The firsthand stories are just as encouraging. When Jonathan Davis, a 43-year-old fitness consultant and bike-shop owner in Black Hawk, Colorado, returned to mountain-bike racing after a 13-year hiatus, he found it tough to keep up with younger racers. “I hired a coach with the hope of enjoying the races more and possibly scoring a top-ten finish or two,” Davis says. In two years, he racked up wins at 24 Hours in the Old Pueblo, the Vapor Trail 125, and the 24-Hour Mountain Bike National Championships. “There’s no doubt that my accomplishments are a direct result of coaching.”

With the 2014 AZT 300 looming, in December I turned my training strategy over to former mountain-bike national champion Lynda Wallenfels, owner of Utah-based LW Coaching and coach to many of the country’s top ultra-endurance mountain bikers. Her first step was a detailed phone interview to determine my strengths, weaknesses, and goals, followed by a field test to establish my fitness baseline. With my power and heart-rate numbers in hand, as well as ride files from my entire 2013 season, Wallenfels began crafting my plan.

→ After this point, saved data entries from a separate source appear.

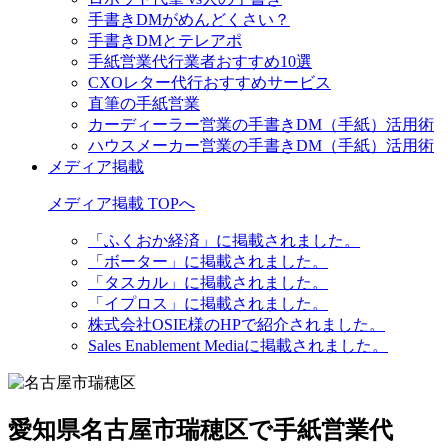
手書きDMがめんどくさい？
手書きDMとテレアポ
手紙営業代行業者おすすめ10選
CXOレター代行おすすめサービス
直筆の手紙営業
カーディーラー営業の手書きDM（手紙）活用術
ハウスメーカー営業の手書きDM（手紙）活用術
メディア掲載
メディア掲載 TOPへ
「ふくおか経済」に掲載されました。
「ボーター」に掲載されました。
「タスカル」に掲載されました。
「イプロス」に掲載されました。
株式会社OSIE様のHPで紹介されました。
Sales Enablement Mediaに掲載されました。
愛知県名古屋市瑞穂区で手紙営業代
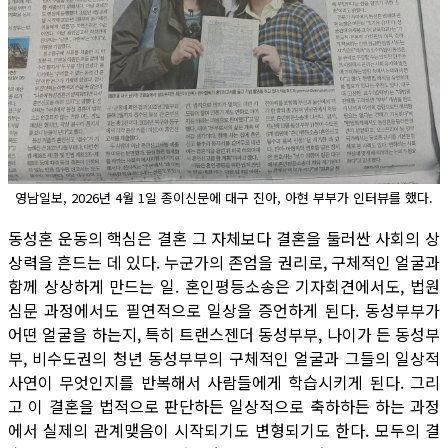
영남일보, 2026년 4월 1일 종이신문에 대구 진아, 아현 부부가 인터뷰를 했다.
동성혼 운동의 핵심은 결혼 그 자체보다 결혼을 둘러싼 사회의 상
상력을 흔드는 데 있다. 누군가의 존엄을 권리로, 구체적인 얼굴과
함께 상상하게 만드는 일. 혼인평등소송은 기자회견에서도, 법원
심문 과정에서도 필연적으로 일상을 증언하게 된다. 동성부부가
어떤 얼굴을 하는지, 특히 트랜스젠더 동성부부, 나이가 든 동성부
부, 비수도권의 청년 동성부부의 구체적인 얼굴과 그들의 일상적
사연이 무엇인지를 반복해서 사람들에게 학습시키게 된다. 그리
고 이 결혼을 법적으로 판단하든 일상적으로 축하하든 하는 과정
에서 실제의 관계맺음이 시작되기도 변형되기도 한다. 모두의 결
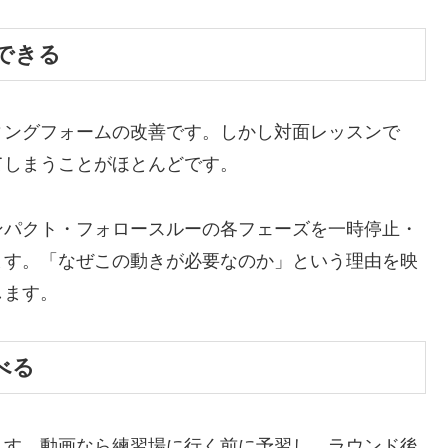
できる
ィングフォームの改善です。しかし対面レッスンで
てしまうことがほとんどです。
ンパクト・フォロースルーの各フェーズを一時停止・
ます。「なぜこの動きが必要なのか」という理由を映
します。
べる
ます。動画なら練習場に行く前に予習し、ラウンド後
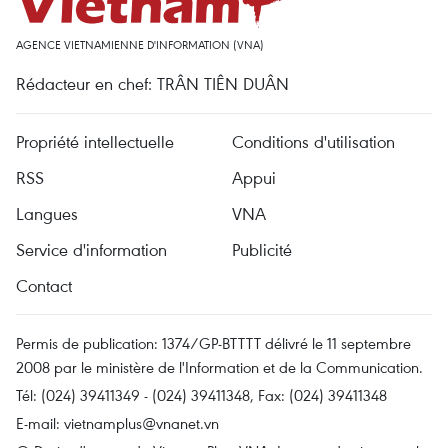
AGENCE VIETNAMIENNE D'INFORMATION (VNA)
Rédacteur en chef: TRÂN TIÊN DUÂN
Propriété intellectuelle
Conditions d'utilisation
RSS
Appui
Langues
VNA
Service d'information
Publicité
Contact
Permis de publication: 1374/GP-BTTTT délivré le 11 septembre
2008 par le ministère de l'Information et de la Communication.
Tél: (024) 39411349 - (024) 39411348, Fax: (024) 39411348
E-mail:
vietnamplus@vnanet.vn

The AZT 300 is an ultra-endurance event, so most of my work was geared toward increasing my ability to hold solid power numbers for long periods of time. Over the next four months, I averaged 15 hours of riding per week, including a couple of 20- and 25-hour weeks. In addition to saddle time, Wallenfels prescribed strength and flexibility workouts five times a week. Compared to my self-coached regimen, she had me riding harder, resting more, and spending several extra hours a week focused on cross-training.

  Photo: Jen Judge

I shared every ride file with Wallenfels via the sports-tracking software Training Peaks, took her input on nutrition to get my weight and body-fat percentage down, and filled out daily surveys covering fatigue and motivation levels. She used all this info to make weekly adjustments to my training, something I’d never been able to do effectively on my own. In the run-up to the race, I suffered a two-week bout of the flu, and Wallenfels tweaked my training load to make sure that I recovered without losing weeks of hard-earned conditioning.

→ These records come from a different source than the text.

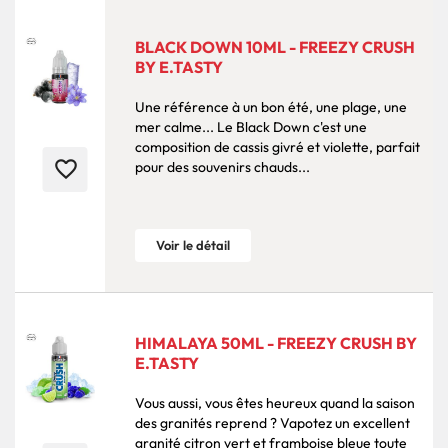
BLACK DOWN 10ML - FREEZY CRUSH
BY E.TASTY
Une référence à un bon été, une plage, une
mer calme... Le Black Down c'est une
composition de cassis givré et violette, parfait
favorite_border
pour des souvenirs chauds...
Voir le détail
HIMALAYA 50ML - FREEZY CRUSH BY
E.TASTY
Vous aussi, vous êtes heureux quand la saison
des granités reprend ? Vapotez un excellent
granité citron vert et framboise bleue toute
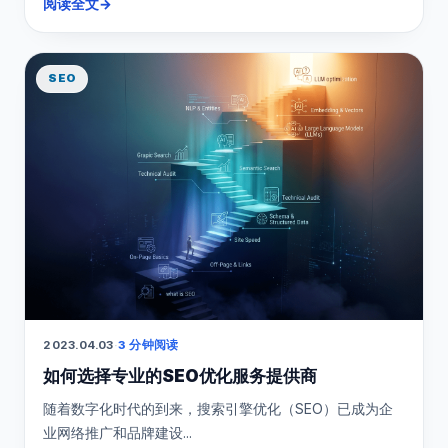
阅读全文
→
SEO
2023.04.03
·
3 分钟阅读
如何选择专业的SEO优化服务提供商
随着数字化时代的到来，搜索引擎优化（SEO）已成为企
业网络推广和品牌建设...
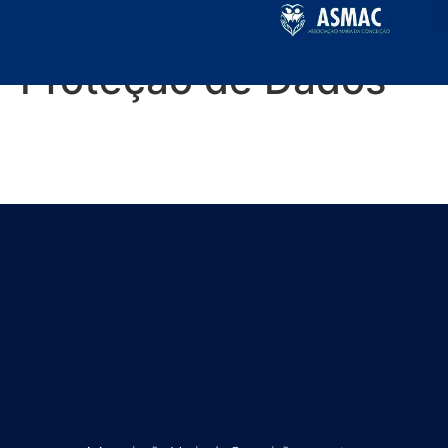
Lei Geral de
Proteção de Dados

When I finally arrived at the start of the AZT 300, I wasn’t as anxious as in past years. I knew I had done everything I could to prepare. About 17 hours in, I suffered from some stomach issues and struggled to choke down calories. Thankfully, my legs stayed strong and propelled me to a fast finish in the last four hours. I was only good enough for second place, but I squeaked in just under my goal, in 47 hours and 59 minutes—a full four hours faster than my previous time.

“The point of getting a coach is to know what your best can be,” Wallenfels told me at the start of training. It’s clear that she helped me meet my goal of 48 hours. And given my refueling difficulties, I feel like I still have a better ride in me.

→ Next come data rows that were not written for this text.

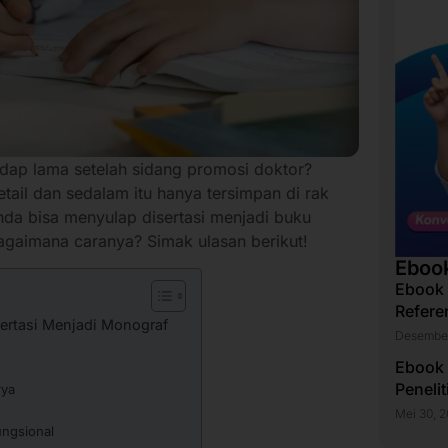
dap lama setelah sidang promosi doktor?
etail dan sedalam itu hanya tersimpan di rak
da bisa menyulap disertasi menjadi buku
agaimana caranya? Simak ulasan berikut!
Eboo
Ebook
Refere
rtasi Menjadi Monograf
Desember
Ebook
Peneli
rya
Mei 30, 
ngsional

When AZT season arrives next year, the first thing I’ll do is call my coach.

Train Like a Pro

Mix It Up
Repetition, whether in pedaling or running, leads to imbalances in the body and even injury. Add two 30-minute sessions per week of core and flexibility training, and always finish your primary workout with light stretching and foam-roller time.

Build with Blocks
While many amateur athletes train at the same intensity and frequency year-round, coaches use a periodization schedule that increases load and fitness in stair-step blocks, with rest breaks in between. Wallenfels advocates three weeks of training followed by one week of recovery. Three to four blocks constitute the lead-up to peak event performance.

Rest Well
Your body also needs time to recover during back-to-back training days. Wallenfels insisted that I skip, say, Monday’s workout unless I got eight hours of sleep after a hard Sunday.